Illustration: Dominic Xavier/Rediff.com

According to MF executives, the new rules that came into effect in November for large schemes have created operational challenges for fund managers, particularly when executing large transactions or participating in block deals.

The industry body, the Association of Mutual Funds in India (Amfi), has sought suggestions from fund houses, which will be forwarded to Sebi for further deliberations.

 

"While we plan to review and analyse the outcomes based on experiences from the past few weeks and submit our feedback to Sebi for any necessary adjustments, we observe that the MF participation in the equity market is not materially impacted due to the implementation of such best practices from November," said Venkat Chalasani, chief executive, Amfi.

The mechanism, designed to identify instances of market abuse like front running, mandates mutual funds to set up an alert system to identify possible fraudulent transactions.

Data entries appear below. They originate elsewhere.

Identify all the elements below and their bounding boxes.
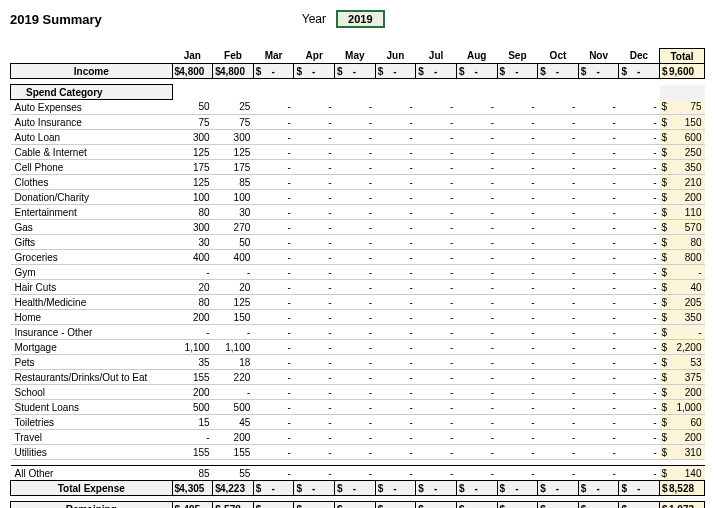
category-value: - bbox=[335, 355, 376, 370]
category-value: - bbox=[538, 235, 579, 250]
category-value: - bbox=[538, 370, 579, 385]
category-total: $800 bbox=[660, 250, 705, 265]
category-value: - bbox=[253, 145, 294, 160]
category-row: Insurance - Other------------$- bbox=[11, 325, 705, 340]
category-label: Pets bbox=[11, 355, 173, 370]
category-value: - bbox=[375, 250, 416, 265]
category-value: - bbox=[294, 325, 335, 340]
category-value: - bbox=[538, 310, 579, 325]
category-value: - bbox=[497, 235, 538, 250]
category-value: - bbox=[456, 415, 497, 430]
category-value: - bbox=[578, 115, 619, 130]
category-value: - bbox=[538, 250, 579, 265]
category-value: 300 bbox=[213, 130, 254, 145]
category-value: - bbox=[375, 265, 416, 280]
category-value: 150 bbox=[213, 310, 254, 325]
category-value: - bbox=[578, 145, 619, 160]
category-value: - bbox=[497, 220, 538, 235]
category-value: - bbox=[578, 370, 619, 385]
category-value: - bbox=[416, 190, 457, 205]
category-value: 1,100 bbox=[172, 340, 213, 355]
category-value: - bbox=[497, 445, 538, 460]
category-value: 30 bbox=[213, 205, 254, 220]
category-value: - bbox=[497, 145, 538, 160]
category-value: - bbox=[294, 415, 335, 430]
category-label: Insurance - Other bbox=[11, 325, 173, 340]
month-col: Jul bbox=[416, 49, 457, 64]
category-value: - bbox=[253, 385, 294, 400]
category-value: 100 bbox=[213, 190, 254, 205]
category-value: - bbox=[253, 115, 294, 130]
total-expense-row: Total Expense $4,305 $4,223 $- $- $- $- … bbox=[11, 481, 705, 496]
category-row: Auto Expenses5025----------$75 bbox=[11, 100, 705, 115]
category-value: 20 bbox=[172, 280, 213, 295]
category-value: - bbox=[578, 130, 619, 145]
category-value: - bbox=[335, 160, 376, 175]
category-label: Gas bbox=[11, 220, 173, 235]
category-row: Restaurants/Drinks/Out to Eat155220-----… bbox=[11, 370, 705, 385]
category-value: - bbox=[375, 235, 416, 250]
category-value: - bbox=[416, 160, 457, 175]
category-value: - bbox=[375, 175, 416, 190]
category-value: - bbox=[456, 115, 497, 130]
category-row: Gym------------$- bbox=[11, 265, 705, 280]
category-value: - bbox=[294, 280, 335, 295]
category-value: - bbox=[578, 385, 619, 400]
category-value: - bbox=[375, 145, 416, 160]
category-row: Home200150----------$350 bbox=[11, 310, 705, 325]
category-value: - bbox=[172, 265, 213, 280]
category-value: - bbox=[619, 130, 660, 145]
category-value: - bbox=[578, 250, 619, 265]
category-value: - bbox=[375, 445, 416, 460]
month-col: Aug bbox=[456, 49, 497, 64]
category-value: - bbox=[619, 205, 660, 220]
category-value: - bbox=[375, 295, 416, 310]
month-col: Apr bbox=[294, 49, 335, 64]
category-label: Restaurants/Drinks/Out to Eat bbox=[11, 370, 173, 385]
category-value: - bbox=[253, 400, 294, 415]
category-value: - bbox=[538, 400, 579, 415]
month-col: Mar bbox=[253, 49, 294, 64]
category-row: Cell Phone175175----------$350 bbox=[11, 160, 705, 175]
category-value: - bbox=[416, 205, 457, 220]
category-value: - bbox=[253, 220, 294, 235]
category-value: 100 bbox=[172, 190, 213, 205]
category-value: - bbox=[335, 100, 376, 115]
month-col: Jan bbox=[172, 49, 213, 64]
category-row: Utilities155155----------$310 bbox=[11, 445, 705, 460]
category-value: - bbox=[172, 430, 213, 445]
category-value: - bbox=[416, 430, 457, 445]
category-value: - bbox=[538, 295, 579, 310]
month-col: Feb bbox=[213, 49, 254, 64]
category-value: - bbox=[335, 130, 376, 145]
income-label: Income bbox=[11, 64, 173, 79]
category-value: - bbox=[578, 400, 619, 415]
month-col: Dec bbox=[619, 49, 660, 64]
category-value: - bbox=[375, 370, 416, 385]
category-value: - bbox=[416, 280, 457, 295]
category-value: - bbox=[578, 160, 619, 175]
year-input[interactable]: 2019 bbox=[336, 10, 384, 28]
category-value: - bbox=[619, 190, 660, 205]
category-value: - bbox=[456, 145, 497, 160]
category-value: - bbox=[538, 415, 579, 430]
category-value: - bbox=[538, 355, 579, 370]
category-label: Health/Medicine bbox=[11, 295, 173, 310]
month-col: Jun bbox=[375, 49, 416, 64]
category-value: - bbox=[538, 115, 579, 130]
month-col: Oct bbox=[538, 49, 579, 64]
category-value: - bbox=[294, 175, 335, 190]
category-value: - bbox=[416, 145, 457, 160]
category-value: - bbox=[497, 415, 538, 430]
category-total: $60 bbox=[660, 415, 705, 430]
category-value: - bbox=[578, 280, 619, 295]
category-value: 45 bbox=[213, 415, 254, 430]
category-label: Cable & Internet bbox=[11, 145, 173, 160]
category-value: 500 bbox=[172, 400, 213, 415]
category-value: - bbox=[294, 235, 335, 250]
category-value: - bbox=[538, 280, 579, 295]
category-value: - bbox=[497, 250, 538, 265]
category-label: Gifts bbox=[11, 235, 173, 250]
category-value: - bbox=[416, 250, 457, 265]
category-value: - bbox=[253, 445, 294, 460]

These alerts are designed to flag transactions where the mutual fund has a higher share in the total volume of stock and there is a significant change in the stock price  during the transaction.

For instance, a trade in large-cap stock can lead to an alert if the participation volume is 10 per cent or more and the deviation from the volume-weighted average price (VWAP) of the stock is more than or equal to 0.5 per cent.

For mid-caps and small-caps, the thresholds are higher.

In case the alert gets generated, the fund house has to check for other parameters like trade volumes ahead of the transaction.

If the suspicions remain, the fund manager and the investment team's activities have to be examined.

According to MF officials, the norms have forced fund managers to execute larger transactions in a staggered manner.

Some are also opting to stay away or reduce participation in block deals, which are generally large in size.

"While it's understood that not all alerts are fraudulent, the fund managers, dealers, and even the management want to avoid such instances," said an MF executive.

In their response to Amfi, some of the fund houses have suggested increasing the volume and price change threshold and excluding block deals from the alert mechanism.

For mutual funds having assets under management (AUM) of over Rs 10,000 crore, the deadline to implement the mechanism was November 2.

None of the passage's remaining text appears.